Читать книгу Батя: Легенда спецназа ГРУ - Группа авторов - Страница 3
Человек совести и долга
(очерк)
ОглавлениеКогда начинаешь осмысливать жизнь человека в целом после его последнего вздоха, когда уже знаешь, что ничего больше не изменится ни в его облике, ни в характере, ни в карьере, ни в биографии (все! Биография завершена!), – пытаешься найти какие-то слова, которые бы охватили смысл этой прожитой жизни, нашли масштаб ее измерения, сложились бы в логическую формулу причин и следствий, замыслов и свершений, случайностей и закономерностей, чтобы эта формула стала неким знаком конкретной отдельной судьбы, – все твои усилия приводят к давно известному, извечно мудрому, задолго до тебя сказанному: «Человек – это мир». И каждый человек – это неповторимый мир.
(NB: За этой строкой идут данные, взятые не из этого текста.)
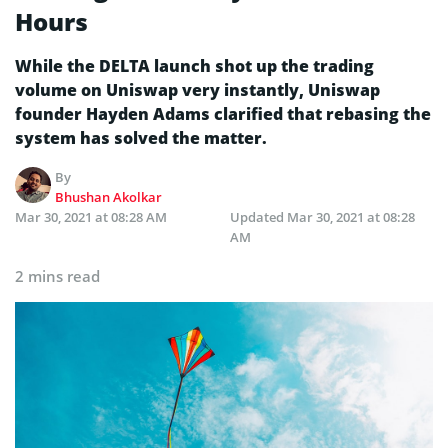
Hours
While the DELTA launch shot up the trading
volume on Uniswap very instantly, Uniswap
founder Hayden Adams clarified that rebasing the
system has solved the matter.
By
Bhushan Akolkar
Mar 30, 2021 at 08:28 AM
Updated
Mar 30, 2021 at 08:28
AM
2 mins read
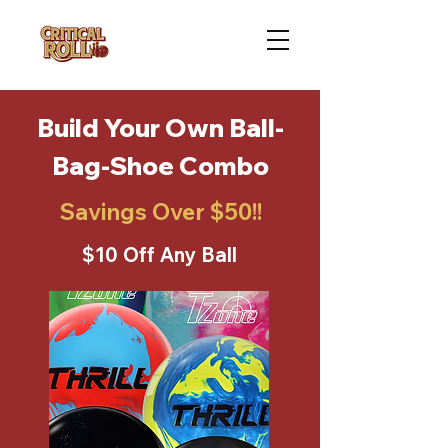
Build Your Own Ball-
Bag-Shoe Combo
Savings Over $50!!
$10 Off Any Ball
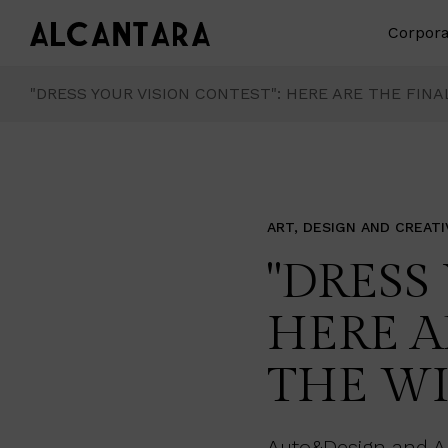
Corpora
"DRESS YOUR VISION CONTEST": HERE ARE THE FIN
ART, DESIGN AND CREATI
"DRESS
HERE A
THE W
Auto&Design and Alc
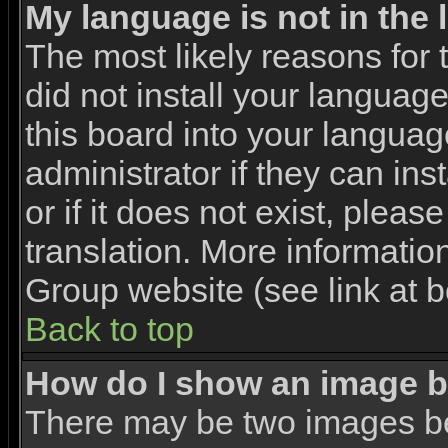
My language is not in the l
The most likely reasons for t
did not install your languag
this board into your languag
administrator if they can in
or if it does not exist, pleas
translation. More informati
Group website (see link at 
Back to top
How do I show an image 
There may be two images b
Свой, неповторимый и одновременно общий с тем отрезком земной истории, в котором промелькнула эта искра вечного костра Жизни.
Напишем Жизнь с большой буквы, потому что человек, о котором пойдет речь, не признавал иной.
Об этом говорят его биография, его военная профессия специального назначения – быть всегда на грани Жизни. Об этом говорили… его глаза.
Мое знакомство с Василием Васильевичем Колесником исчерпывается несколькими деловыми встречами и одним разговором с рюмкой в руках. Вот об этом разговоре, а вернее, монологе Василия Васильевича, а еще вернее – о его глазах во время этого монолога мне хотелось бы сказать в начале биографического очерка, хотя недостаточное личное знакомство с ним ограничивает мои права мемуариста.
Дело было на презентации Книги Памяти солдат, сержантов, прапорщиков и офицеров соединений и частей специального округа из Москвы и Московской области, погибших в Афганистане. Только что вышедший первый том, предисловие к которому написали генерал-лейтенант Д. М. Герасимов и генерал-майор В. В. Колесник, вручался родственникам погибших, произносились речи, были воспоминания, звучали благодарные слова.
Василий Васильевич говорил: «Я, командир и отец, который потерял на войне сына, понимаю горе родителей, их боль, но твердо знаю, что они гордятся своими сыновьями, прожившими такую короткую жизнь. Низкий вам поклон и уважение».
Не знаю, случайно ли сразу после выступления – а выступал он, выйдя на свободное пространство между П-образно установленными столами, за которым сидели приглашенные родственники, – он не вернулся на свое место, где сидел, а подошел ко мне с рюмкой коньяка и как бы продолжил свою речь. Теперь уже только для меня. Возможно, и не случайно было его обращение ко мне, писателю, недавно начавшему сотрудничать с редакцией Книги Памяти. Не важно, какой мотив был у него обратиться ко мне. Важно, с какими глазами он подошел. В них еще блестела влага бати-командира, набежавшая во время поклона матерям и вдовам («Простите нас, что не уберегли ваших ребят»), и сквозь эту влагу, как во глубине океана, темнела неизмеримая неизбывность накопленной боли.
Но в то же время направленные на меня глаза уже меняли «волну» темы, заставляя глубину колыхаться переливами гнева и недоумения: что случилось со страной, с армией, с человеком, с миром? «Что случилось с вашим братом, писателем, журналистом?» (Тут мне окончательно стал ясен неслучайный выбор адресата для его вопросов.) Отчего «инженеры человеческих душ» втаптывают в грязь эту самую человеческую душу? Почему изголяются над святынями народа, над армией, которая бережет эти святыни? Как в интеллигентском сознании рождаются чудовищные оскорбления памяти героев и, наоборот, прославления «непойманных воров?» Почему рынок – важнее всего? Рынок – для товаров, ну и пусть торгуют, зачем же меня-то заставлять торговать? Почему такие простые истины надо доказывать?
Моя попытка уйти от непосильной участи быть ответственным не за свои грехи полным согласием с его позицией не была принята: вопросы-то остаются! Глаза Василия Васильевича требовали ответа. Возмущенный океан его души не успокаивался; глаза отражали лишь поверхностные отблески пережитых и бушевавших штормов в мире этого человека.
Под испытующим взглядом его глаз я и пишу очерк этой жизни.